Thank you so much for your comment and we are obviously kindred spirits. I believe that humans are just one of many species on this planet and not necessarily the superior ones. I know that horrible things happen in the animal world put you never hear of an animal killing without reason or for sport. Hmmmm. Now who is the more advanced species. I wish you the most wonderful of Holidays.

Terri Rocovich said...

Thank you Jamie, Martha and Jenj, he was a part of my family and there is a big hole that that little bird occupied.

And Anonymous, I am considering getting another bird. I have a love bird named Chance that I rescued nearly 10 years ago. He was content to be on his own before Thump came into our lives but I think he misses him too. And miss the closeness I had with Thump. Chance does not really like to be handled or even come out of his cage but Thump always wanted to be with me and loved to sit on top of my head or shoulder or arm and just hang out. I am going to see if I still feel the same after the Holidays and if I do I think I will contact some bird rescues to see what my options are.

Terri Rocovich said...

Thank you Laura, Alison and Camryn:

I so appreciate and take comfort in your comments. As we all know time will ease the grief. My other 4-legged family members have sensed my somber mood and have been particularly attentive. Even my cats (who would have probably eaten Thump given the chance) have been clowning around and "redecorating" my Christmas tree as if to try to lift my spirits.
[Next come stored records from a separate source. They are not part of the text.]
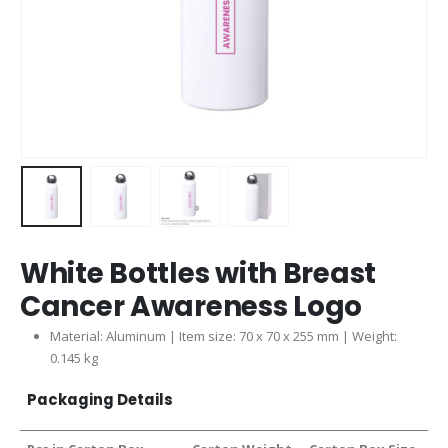
White Bottles with Breast
Cancer Awareness Logo
Material: Aluminum | Item size: 70 x 70 x 255 mm | Weight:
0.145 kg
Packaging Details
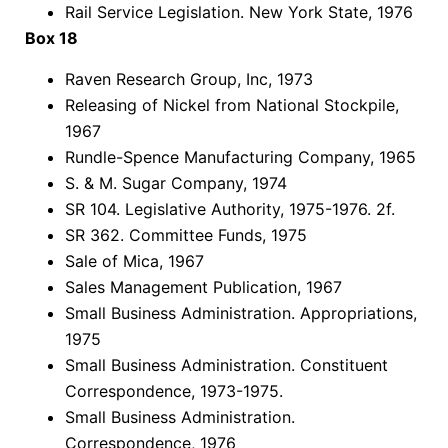
Rail Service Legislation. New York State, 1976
Box 18
Raven Research Group, Inc, 1973
Releasing of Nickel from National Stockpile,
1967
Rundle-Spence Manufacturing Company, 1965
S. & M. Sugar Company, 1974
SR 104. Legislative Authority, 1975-1976. 2f.
SR 362. Committee Funds, 1975
Sale of Mica, 1967
Sales Management Publication, 1967
Small Business Administration. Appropriations,
1975
Small Business Administration. Constituent
Correspondence, 1973-1975.
Small Business Administration.
Correspondence, 1976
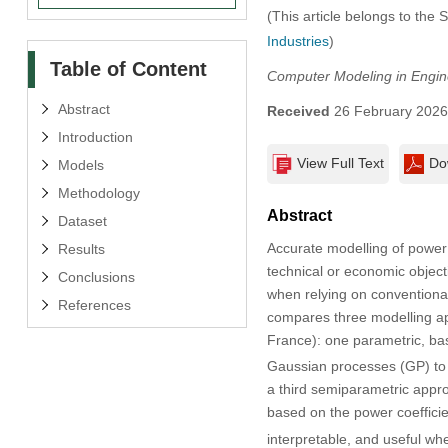
(This article belongs to the 
Industries
)
Table of Content
Computer Modeling in Engin
Abstract
Received
26 February 202
Introduction
View Full Text
Do
Models
Methodology
Abstract
Dataset
Accurate modelling of power 
Results
technical or economic object
Conclusions
when relying on conventional
References
compares three modelling ap
France): one parametric, bas
Gaussian processes (GP) to p
a third semiparametric appro
based on the power coeffici
interpretable, and useful wh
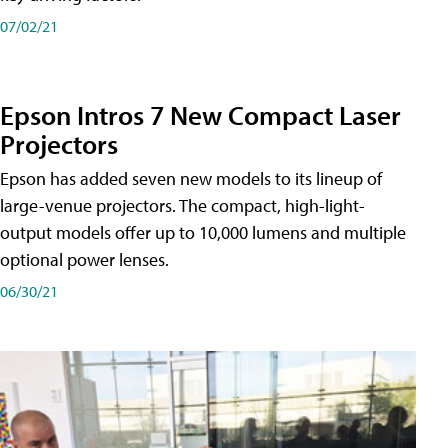
07/02/21
Epson Intros 7 New Compact Laser
Projectors
Epson has added seven new models to its lineup of
large-venue projectors. The compact, high-light-
output models offer up to 10,000 lumens and multiple
optional power lenses.
06/30/21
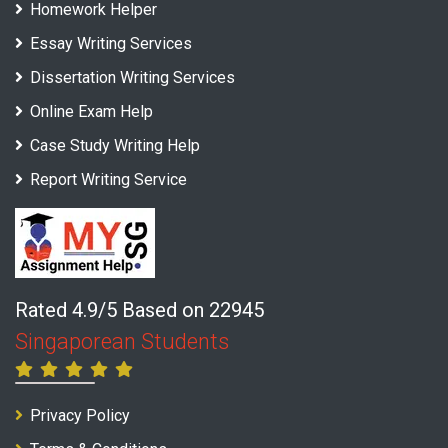
Homework Helper
Essay Writing Services
Dissertation Writing Services
Online Exam Help
Case Study Writing Help
Report Writing Service
Rated 4.9/5 Based on 22945
Singaporean Students
Privacy Policy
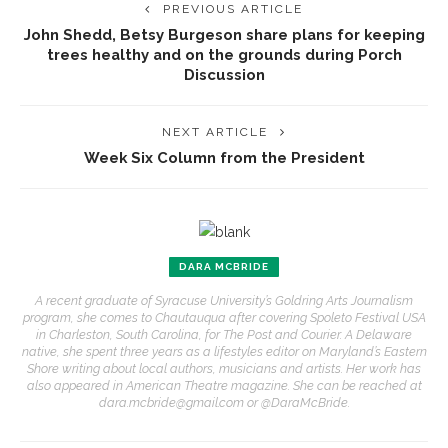
PREVIOUS ARTICLE
John Shedd, Betsy Burgeson share plans for keeping
trees healthy and on the grounds during Porch
Discussion
NEXT ARTICLE
Week Six Column from the President
DARA MCBRIDE
A recent graduate of Syracuse University’s Goldring Arts Journalism
program, she comes to Chautauqua after covering Spoleto Festival USA
in Charleston, South Carolina, for The Post and Courier. A Delaware
native, she spent three years as a lifestyles editor on Maryland’s Eastern
Shore writing about local authors, musicians and artists. Her work has
also appeared in American Theatre magazine. She can be reached at
dara.mcbride@gmail.com or @DaraMcBride.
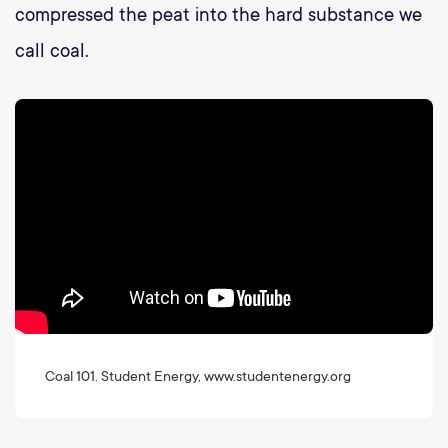
compressed the peat into the hard substance we
call coal.
Coal 101. Student Energy, www.studentenergy.org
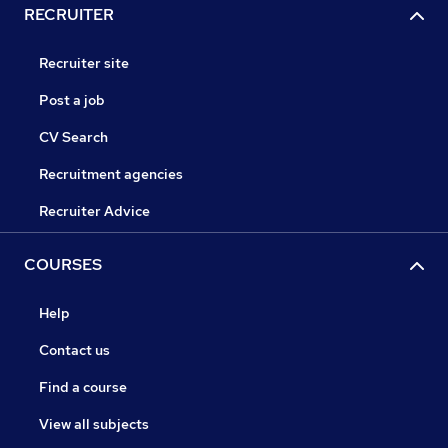
RECRUITER
Recruiter site
Post a job
CV Search
Recruitment agencies
Recruiter Advice
COURSES
Help
Contact us
Find a course
View all subjects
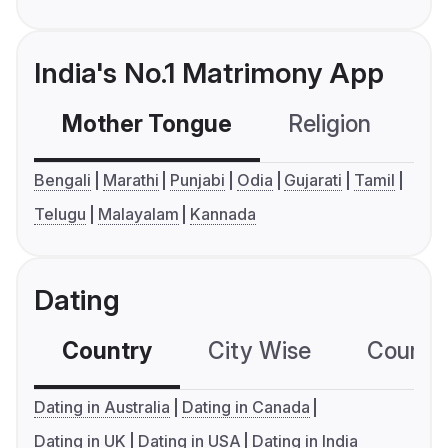
India's No.1 Matrimony App
Mother Tongue
Religion
C
Bengali
Marathi
Punjabi
Odia
Gujarati
Tamil
Telugu
Malayalam
Kannada
Dating
Country
City Wise
Country
Dating in Australia
Dating in Canada
Dating in UK
Dating in USA
Dating in India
I rode Uiver later the morning that Thump died and he was even more perfect than normal. He knew I was sad and giving him a big, long hug definetly helped. You have my warmest wishes for a blessed and happy holiday.

irish horse said...

I'm so sorry, he was so pretty. And I'm so mad at the uncaring people who said he was "just" a starling. He was a piece of your heart, now missing. Any creature, great or small, can leave a big impact. Fly free Thump.

Terri Rocovich said...

Thank you so much Irish Horse. Your words are very poetic and very much appreciated. I heard a bird outside yesterday that was chirping loudly even when it was raining. I went outside but could not see where the bird was. I thought to my self, maybe it is Thump, come back to tell me he is OK and flying free. Have a Blessed Holiday.

RiderWriter said...

The hardest part about reading other people's blogs is that I get very attached to their animals. I know the pain of losing a dearly-loved furry or feathered friend, so when one of you is suffering it just makes me so sad. At least you have the comfort of knowing your readers completely understand - no "it's just a (fill in the blank)" people here!

I am disgusted that you were able to find no one who would even see Thump. Having worked as a tech myself, I know vets can have rules with which we definitely don't agree...

Every little life is valuable, every life means something. Thump certainly enriched yours and you were a wonderful mom to him. My deepest sympathy for your loss.

Hywela Lyn said...

I'm so sorry for your loss, and all the pain and worry you've been through trying to save this little bird. No matter whether it's a bird, a dog or a horse, each life is precious and leaves a huge gap when we lose them. You did everything you could fcr him and I'm sure you made his short life a happy one. RIP Thump. I'll think of you when I'm feeding the starlings in my garden (Here in the UK they're considered an endangered species believe it or not,even though there always seem to be hundreds of the little things flying around!)

If you believe our beloved pets wait for us at the Rainbow Bridge, you'll be reunited with him one day!